One of the first symptoms of cold sores may include pain around the mouth and on the lips, fever, sore throat, or swollen glands in the neck or other parts of the body. In small children, they may sometimes drool before cold sores appear. After the blisters appear, they break open, with clear fluid leaking out. These eventually become crusted and disappear between 1-2 weeks. Cold sores may or may not be painful.

However, it should also be noted that not all people with HSV infection have blisters or cold sores. A person may be infected with HSV, but may not show any signs or symptoms of the infection they incurred.

How are cold sores diagnosed?

Cold sores are usually diagnosed based on the medical history on how the patient had developed them. A strong index of suspicion based on the history and presenting symptoms is noted. Likewise, the appearance of cold sore lesions can be a giveaway diagnosis to the medical practitioner.

Usually, no laboratory tests are necessary in diagnosing cold sores.

Treatment Options

  1. 1.    Self-Care at Home

People with cold sores should wash their hands often, especially after touching affected areas, in order to minimize and prevent the spread of the virus by touching. Patients who have a high risk of infecting other people should have their own cups and eating utensils, and these should not be shared with another person.
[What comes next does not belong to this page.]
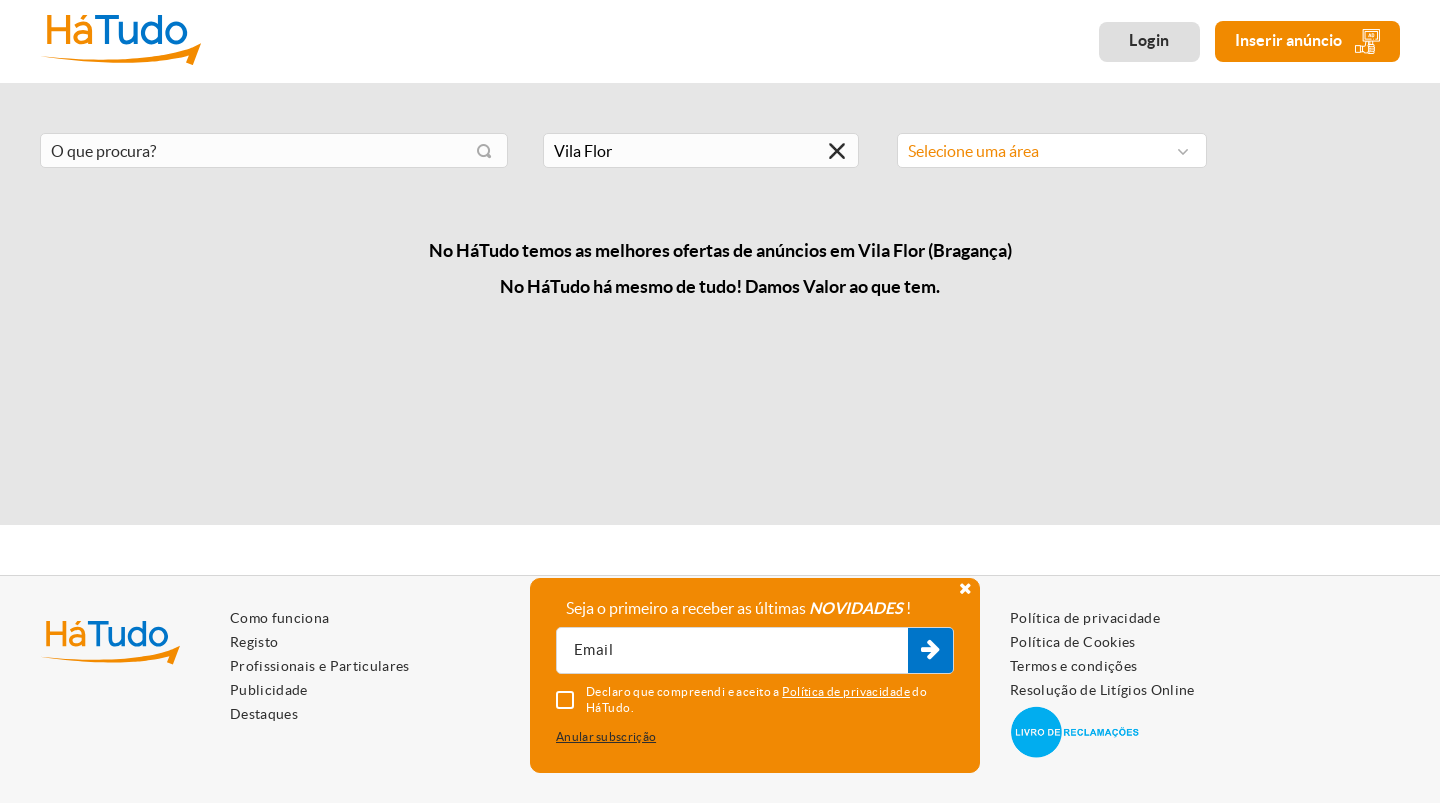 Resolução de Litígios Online (1102, 690)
Cold compresses applied over sores may give temporary pain relief. There are other home remedies that some people use, such as vitamin E oil, vitamin supplements, diet changes, and nail polish remover; however, there have been no scientific studies done in proving their safety and effectiveness as home remedies.


  1. 2.    Medical treatment

Medications that are used to treat cold sores can be in oral (pill) or topical (cream or gel) forms. They are either available over-the-counter (OTC) or prescribed by a medical practitioner.

 Topical OTC products provide symptomatic relief only in a short period of time. This means that they relieve the symptoms of cold sores (such as pain, burning, or itching), but they do not decrease healing time. Some of these products include ones that contain benzocaine (5%-20%), lidocaine (0.5%-4%), tetracaine (2%) or dibucaine (0.25%-1%). Skin protectants, such as products that contain allantoin, petrolatum, and dimethicone, help keep cold sores moist and prevent them from cracking and leaking the clear fluid inside. Pain can be relieved by oral OTC medications, such as ibuprofen (Advil) or acetaminophen (Tylenol).

Docosanol 10% cream (Abreva) is the only over-the-counter product has been shown to decrease healing time when applied at the first sign of recurrence (for example, a tingling sensation) of cold sores.

Prescribed antivirals used in treating cold sores include topical acyclovir (Zovirax 5% cream) or penciclovir (Denavir 1% cream), which reduce healing time by approximately half a day and decrease pain.

The current FDA-approved medications used in the treatment of HSV in adults are acyclovir (Zovirax), valacyclovir (Valtrex), and Famciclovir (Famvir). These oral medications have been shown to decrease the duration of HSV outbreaks, and are generally well-tolerated with few side effects.

Preventing cold sores

There are some things you can do to keep from getting the herpes simplex virus. These include:

  • Avoid coming into contact with infected body fluids, such as kissing an infected person.
  • Avoid sharing things that a person with a cold sore may have used, such as eating utensils, drinking cups, or other items.

If you have been infected with the virus, you reduce and prevent spreading the virus with the following tips:

  • Avoid the things that trigger your cold sores, such as stress, colds, or the flu.
  • Always use lip balm and sunscreen on your face. Heat and sunlight can cause cold sores to flare.
  • Avoid sharing towels, razors, silverware, toothbrushes, or other objects that a person with a cold sore may have used.
  • Wash your hands often, and try not to touch your sore, to prevent the virus from spreading to your eyes, or genital area, or to other people.
  • Talk to your doctor if you get cold sores often. You may be able to take prescription pills to prevent cold sore outbreaks.